EXERCISE GOAL
Among the entries below, which lines run from the line with "Términos de las promocion" through the line with "Coeur peint Frida Kahlo Jaune"? Retype those, both ends included, exactly and without pictures.

━━━━━━━━━━━━━━━━━━━━━━━━━━━━━━

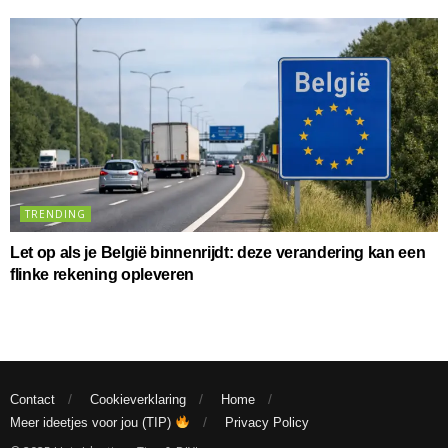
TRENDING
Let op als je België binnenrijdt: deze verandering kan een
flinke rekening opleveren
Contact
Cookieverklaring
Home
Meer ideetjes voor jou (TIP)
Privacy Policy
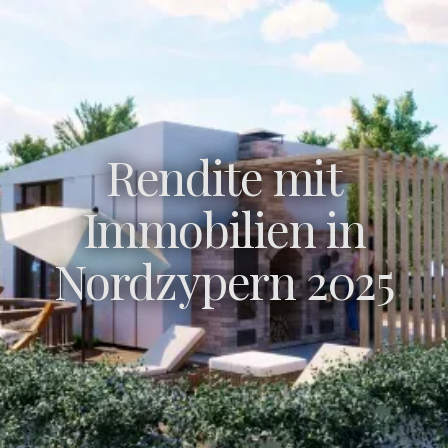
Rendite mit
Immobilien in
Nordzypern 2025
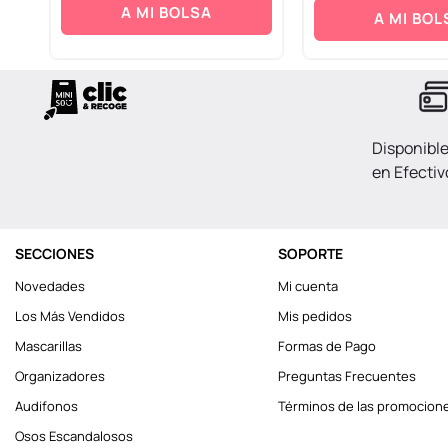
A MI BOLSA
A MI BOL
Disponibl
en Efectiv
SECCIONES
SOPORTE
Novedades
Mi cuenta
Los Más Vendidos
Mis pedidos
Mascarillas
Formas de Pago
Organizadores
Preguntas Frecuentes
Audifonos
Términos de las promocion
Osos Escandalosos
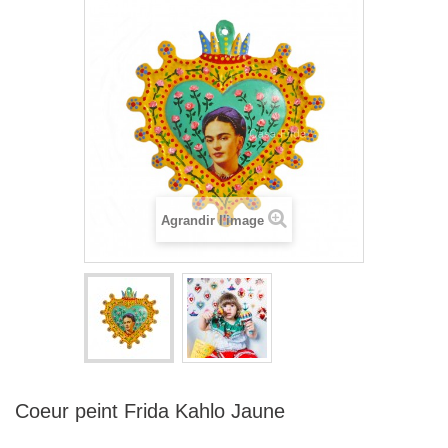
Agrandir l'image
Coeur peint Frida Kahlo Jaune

━━━━━━━━━━━━━━━━━━━━━━━━━━━━━━

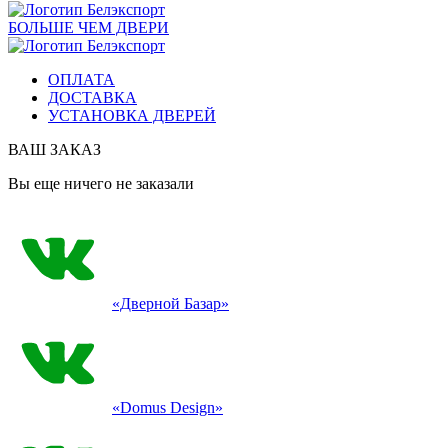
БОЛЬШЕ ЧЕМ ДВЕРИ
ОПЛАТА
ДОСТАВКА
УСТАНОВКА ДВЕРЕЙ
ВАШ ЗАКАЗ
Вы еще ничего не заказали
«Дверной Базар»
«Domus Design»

━━━━━━━━━━━━━━━━━━━━━━━━━━━━━━

SOLVED EXERCISE
Términos de las promocion
Osos Escandalosos
Agrandir l'image
Coeur peint Frida Kahlo Jaune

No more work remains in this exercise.